The Winter 2019 release of ExtraHop® Reveal(x)™ improves SOC and NOC analyst productivity through contextual discovery of the enterprise attack surface, full-spectrum detection, and one-click guided investigation for incident response. Advanced detections incorporate device and user context to identify known and unknown threats using an array of machine learning, rule-based, and custom techniques. Detections incorporate suggested next steps and are made actionable through clear evidence, enabling front-line analysts to validate, close, or escalate prioritized events with confidence. Senior analysts get timely detail on users and devices to support rogue device detection, insider threat investigations, threat hunting, and forensics.
Significant features of the Winter 2019 release include:
● User-to-Device Mapping: Easy correlation between users and devices allows analysts to investigate quickly, expediting validation without the need to cross-reference with other tools.
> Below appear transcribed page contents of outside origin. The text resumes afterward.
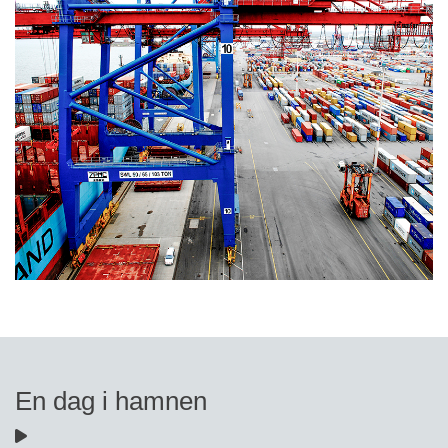
En dag i hamnen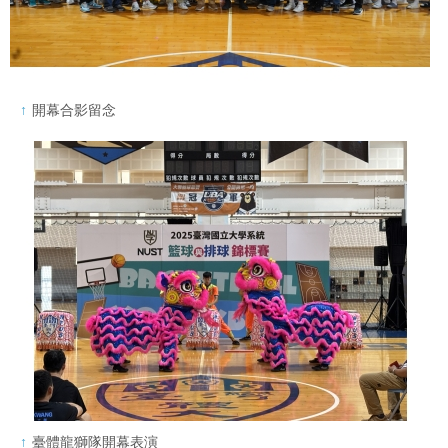
開幕合影留念
臺體龍獅隊開幕表演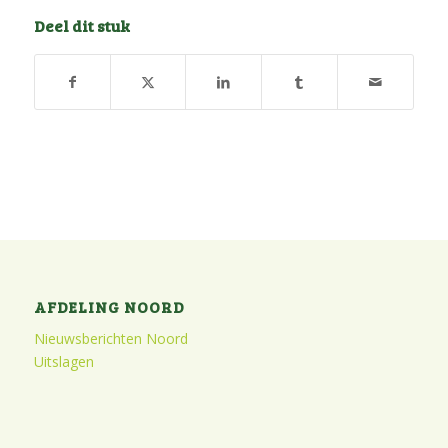
Deel dit stuk
AFDELING NOORD
Nieuwsberichten Noord
Uitslagen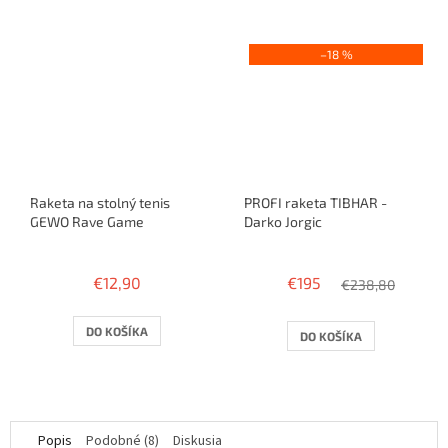
hviezdičiek.
–18 %
Raketa na stolný tenis
PROFI raketa TIBHAR -
GEWO Rave Game
Darko Jorgic
Priemerné
Priemerné
hodnotenie
hodnotenie
€12,90
€195
produktu
produktu
€238,80
je
je
3,2
4,0
DO KOŠÍKA
DO KOŠÍKA
z
z
5
5
hviezdičiek.
hviezdičiek.
Popis
Podobné (8)
Diskusia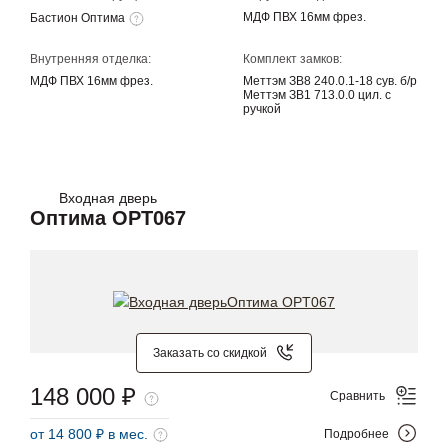
МДФ ПВХ 16мм фрез.
Бастион Оптима
Внутренняя отделка:
Комплект замков:
МДФ ПВХ 16мм фрез.
Меттэм ЗВ8 240.0.1-18 сув. б/р
Меттэм ЗВ1 713.0.0 цил. с
ручкой
Входная дверь
Оптима OPT067
Заказать со скидкой
148 000 ₽
Сравнить
от 14 800 ₽ в мес.
Подробнее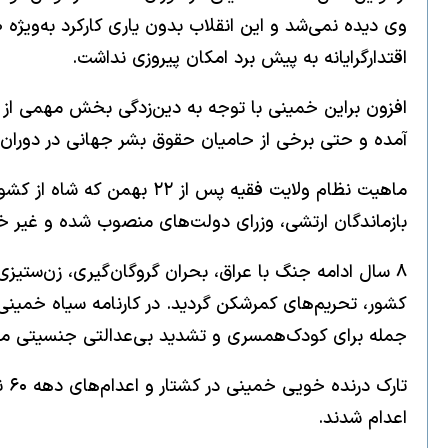
اقتدارگرایانه به پیش برد امکان پیروزی نداشت.
افزون براین خمینی با توجه به دین‌زدگی بخش مهمی از 
آمده و حتی برخی از حامیان حقوق بشر جهانی در دوران پ
ماهیت نظام ولایت فقیه پس
بازماندگان ارتشی، وزرای دولت‌های منصوب شده و غیر خو
۸ سال ادامه جنگ با عراق، بحران گروگان‌گیری، زن‌ستیز
کشور، تحریم‌های کمرشکن گردید. در کارنامه سیاه خمینی 
جمله برای کودک‌همسری و تشدید بی‌عدالتی جنسیتی می‌
اعدام شدند.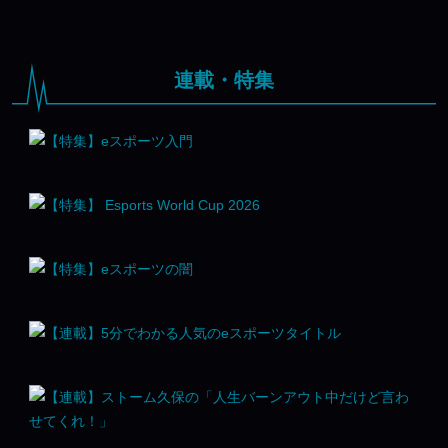
連載・特集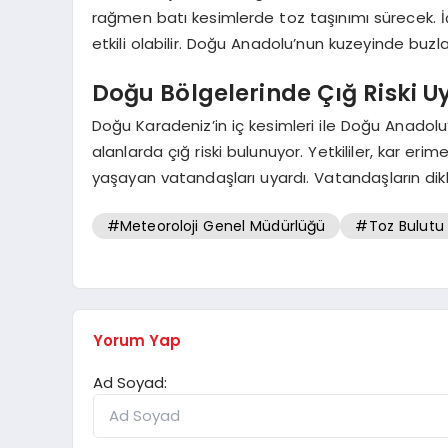
rağmen batı kesimlerde toz taşınımı sürecek. İ
etkili olabilir. Doğu Anadolu’nun kuzeyinde buzla
Doğu Bölgelerinde Çığ Riski Uy
Doğu Karadeniz’in iç kesimleri ile Doğu Anado
alanlarda çığ riski bulunuyor. Yetkililer, kar erime
yaşayan vatandaşları uyardı. Vatandaşların dik
#Meteoroloji Genel Müdürlüğü
#Toz Bulutu
Yorum Yap
Ad Soyad: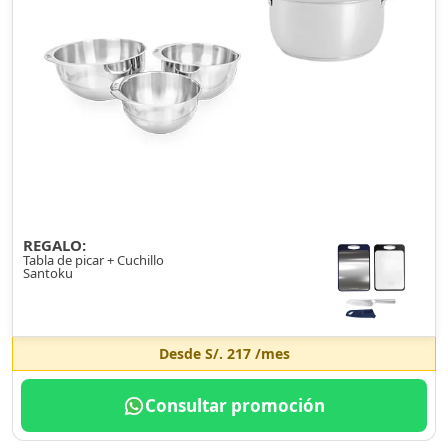
REGALO:
Tabla de picar + Cuchillo
Santoku
Desde
S/. 217
/mes
Consultar promoción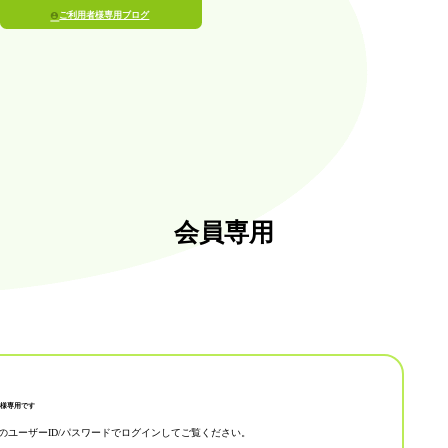
ご利用者様専用ブログ
会員専用
様専用です
のユーザーID/パスワードでログインしてご覧ください。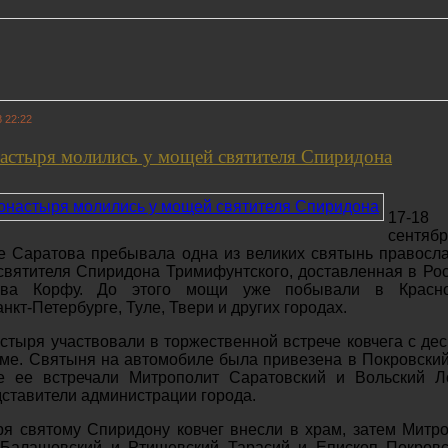
 22:22
астыря молились у мощей святителя Спиридона
17-18
сентя
е Саратова пребывала одна из великих святынь правосл
вятителя Спиридона Тримифунтского, доставленная в Ро
рова Корфу. До этого мощи уже побывали в Красно
нкт-Петербурге, Туле, Твери и других городах.
тыря участвовали в торжественной встрече ковчега с де
ме. Святыня на автомобиле была привезена в Покровски
де ее встречали Митрополит Саратовский и Вольский Л
дставители администрации города.
я святому Спиридону ковчег внесли в храм, затем Митр
 Балашовский и Ртищевский Тарасий и Епископ Покровс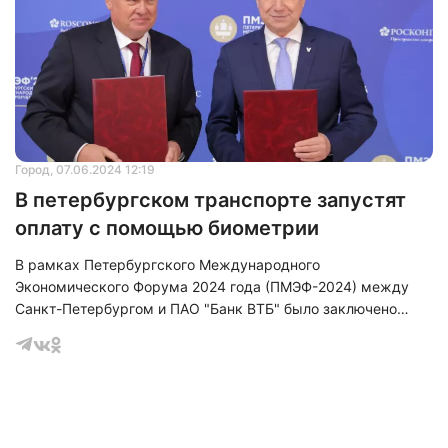
Город
, 07.06.2024 12:19
В петербургском транспорте запустят
оплату с помощью биометрии
В рамках Петербургского Международного
Экономического Форума 2024 года (ПМЭФ-2024) между
Нажимая на кнопку "Отправить" вы
Санкт-Петербургом и ПАО "Банк ВТБ" было заключено
соглашаетесь с
политикой конфиденциальности
соглашение о сотрудничестве, направленное на повышение
качества и удобства сервисов оплаты проезда в городском
общественном транспорте. Документ подписали
губернатор Санкт-Петербурга Александр Беглов и
президент-председатель ПАО "Банк ВТБ" Андрей Костин.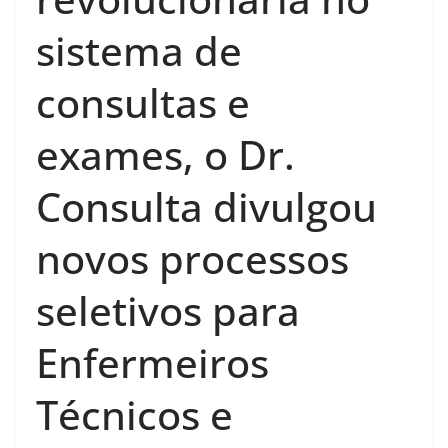
sistema de
consultas e
exames, o Dr.
Consulta divulgou
novos processos
seletivos para
Enfermeiros
Técnicos e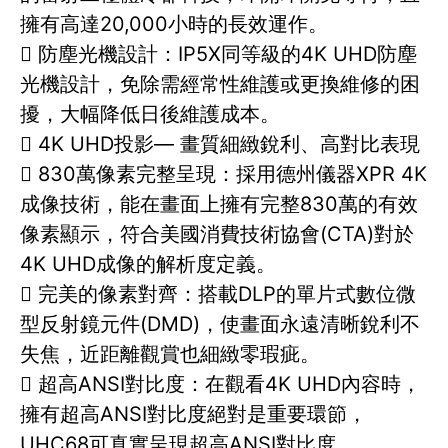
擁有高達20,000小時的長效運作。
 防塵光機設計：IP5X同等級的4K UHD防塵
光機設計，免除需經常性維護或更換維修的困
擾，大幅降低日後維護成本。
 4K UHD投影— 畫質細緻銳利、高對比表現
 830萬像素完整呈現：採用德州儀器XPR 4K
成像技術，能在畫面上擁有完整830萬的有效
像素顯示，符合美國消費技術協會(CTA)對於
4K UHD成像的解析度定義。
 完美的像素對齊：搭載DLP的單片式數位微
型反射鏡元件(DMD)，使畫面永遠清晰銳利不
失焦，近距離觀賞也細緻零瑕疵。
 超高ANSI對比度：在觀看4K UHD內容時，
擁有超高ANSI對比度絕對是重要環節，
UHC68可真實呈現超高ANSI對比度。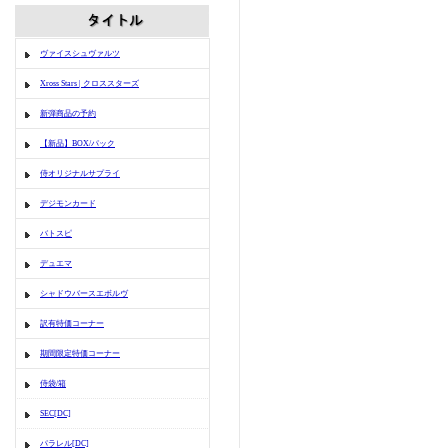
ヴァイスシュヴァルツ
Xross Stars | クロススターズ
新弾商品の予約
【新品】BOX/パック
侍オリジナルサプライ
デジモンカード
バトスピ
デュエマ
シャドウバースエボルヴ
訳有特価コーナー
期間限定特価コーナー
侍袋/箱
SEC[DC]
パラレル[DC]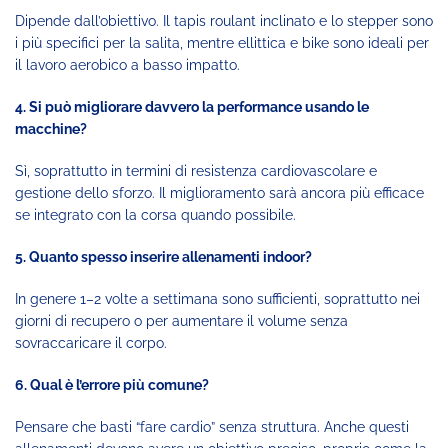
Dipende dall’obiettivo. Il tapis roulant inclinato e lo stepper sono
i più specifici per la salita, mentre ellittica e bike sono ideali per
il lavoro aerobico a basso impatto.
4. Si può migliorare davvero la performance usando le
macchine?
Sì, soprattutto in termini di resistenza cardiovascolare e
gestione dello sforzo. Il miglioramento sarà ancora più efficace
se integrato con la corsa quando possibile.
5. Quanto spesso inserire allenamenti indoor?
In genere 1–2 volte a settimana sono sufficienti, soprattutto nei
giorni di recupero o per aumentare il volume senza
sovraccaricare il corpo.
6. Qual è l’errore più comune?
Pensare che basti “fare cardio” senza struttura. Anche questi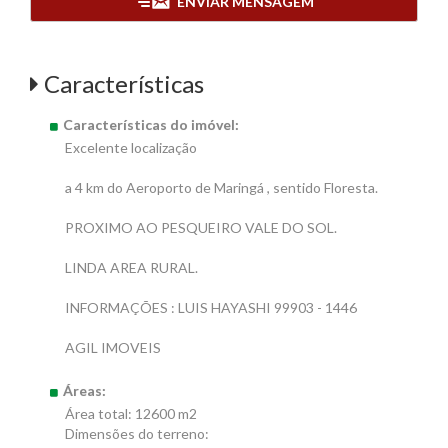
ENVIAR MENSAGEM
Características
Características do imóvel:
Excelente localização
a 4 km do Aeroporto de Maringá , sentido Floresta.
PROXIMO AO PESQUEIRO VALE DO SOL.
LINDA AREA RURAL.
INFORMAÇÕES : LUIS HAYASHI 99903 - 1446
AGIL IMOVEIS
Áreas:
Área total: 12600 m2
Dimensões do terreno: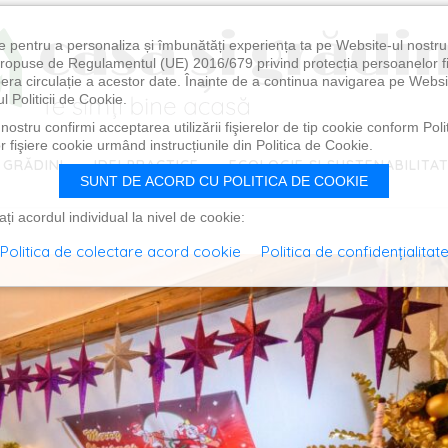
e pentru a personaliza și îmbunătăți experiența ta pe Website-ul nostr
i propuse de Regulamentul (UE) 2016/679 privind protecția persoanelor f
ibera circulație a acestor date. Înainte de a continua navigarea pe Websi
l Politicii de Cookie.
ostru confirmi acceptarea utilizării fişierelor de tip cookie conform Polit
 fişiere cookie urmând instrucțiunile din Politica de Cookie.
 GRĂDINI
IDEI PRACTICE
ECOLOGIE ȘI SUSTENABILITA
SUNT DE ACORD CU POLITICA DE COOKIE
i acordul individual la nivel de cookie:
Politica de colectare acord cookie
Politica de confidențialitat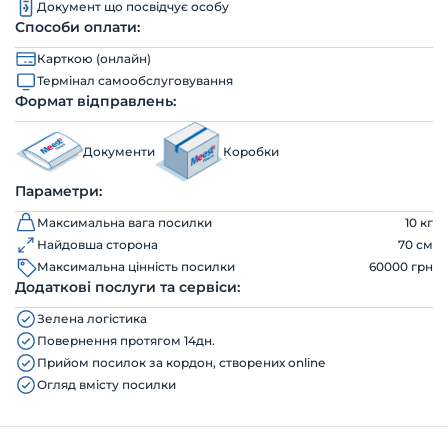
Документ що посвідчує особу
Способи оплати:
Карткою (онлайн)
Термінал самообслуговування
Формат відправлень:
Документи
Коробки
Параметри:
Максимальна вага посилки
10 кг
Найдовша сторона
70 см
Максимальна цінність посилки
60000 грн
Додаткові послуги та сервіси:
Зелена логістика
Повернення протягом 14дн.
Прийом посилок за кордон, створених online
Огляд вмісту посилки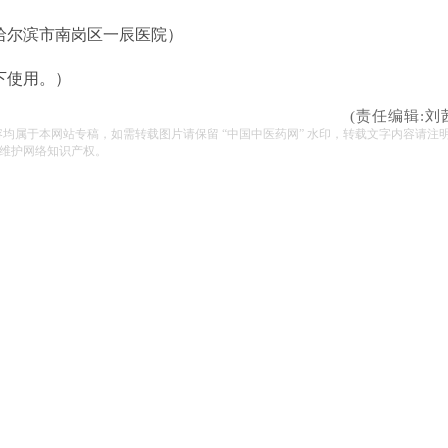
哈尔滨市南岗区一辰医院）
下使用。）
(责任编辑:刘
容均属于本网站专稿，如需转载图片请保留 “中国中医药网” 水印，转载文字内容请注
维护网络知识产权。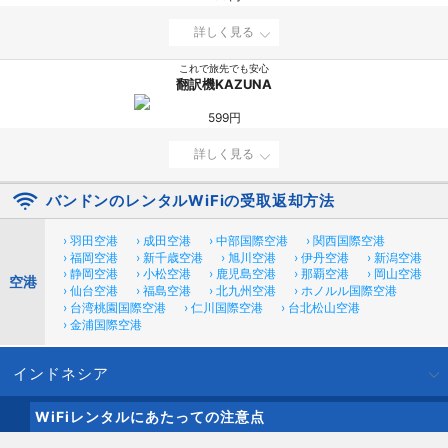
詳しく見る
これで旅先でも安心
翻訳機KAZUNA
599円
詳しく見る
バンドンのレンタルWiFiの受取返却方法
› 羽田空港
› 成田空港
› 中部国際空港
› 関西国際空港
› 福岡空港
› 新千歳空港
› 旭川空港
› 伊丹空港
› 新潟空港
› 静岡空港
› 小松空港
› 鹿児島空港
› 那覇空港
› 岡山空港
空港
› 仙台空港
› 福島空港
› 北九州空港
› ホノルル国際空港
› 台湾桃園国際空港
› 仁川国際空港
› 台北松山空港
› 金浦国際空港
インドネシア
WiFiレンタルにあたっての注意点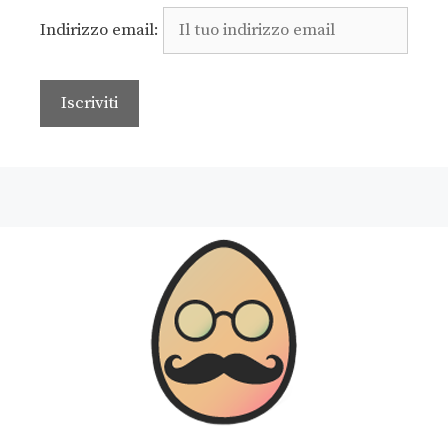
Indirizzo email:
● OS Auto-discovery: Operating system (OS) auto-discovery confirms and compares the OS each device is using with known behaviors of those systems to identify spoofing.
● Enhanced Role Classification: Expanded role auto-classification uses behavior to automatically infer more device types (e.g., mobile device, DHCP server, domain controller or DNS server), and then maintains groupings to keep analysts focused on what matters most.
● Dynamic Device Grouping: Sophisticated device grouping permits users to define complex rules for extensive attributes and behavior to better prioritize monitoring, detection, and triage.
● Advanced Rules Engine: The advanced rules engine immediately detects known threats, policy violations, and risk-based detections.
● Guided Investigation Workflows: One-click guided investigations link each detection to the right next steps, as well as the most relevant device's transaction and behavior details, for instant validation of threats and faster MTTR.
● Expanded Integrations: ExtraHop now integrates with ServiceNow CMDB, QRadar SIEM, and Palo Alto Networks firewalls.
“Forcing analysts to switch between tools or manually pull together disparate data for an investigation increases cognitive load, delay, and the chance of missing a critical piece of evidence,” said Jesse Rothstein, CTO and Co-Founder, ExtraHop. “Our focus in this release is to bring authoritative data about every device's communications, OS, users, and network behavior into a contextual workflow that guides analysts to the right answer immediately.”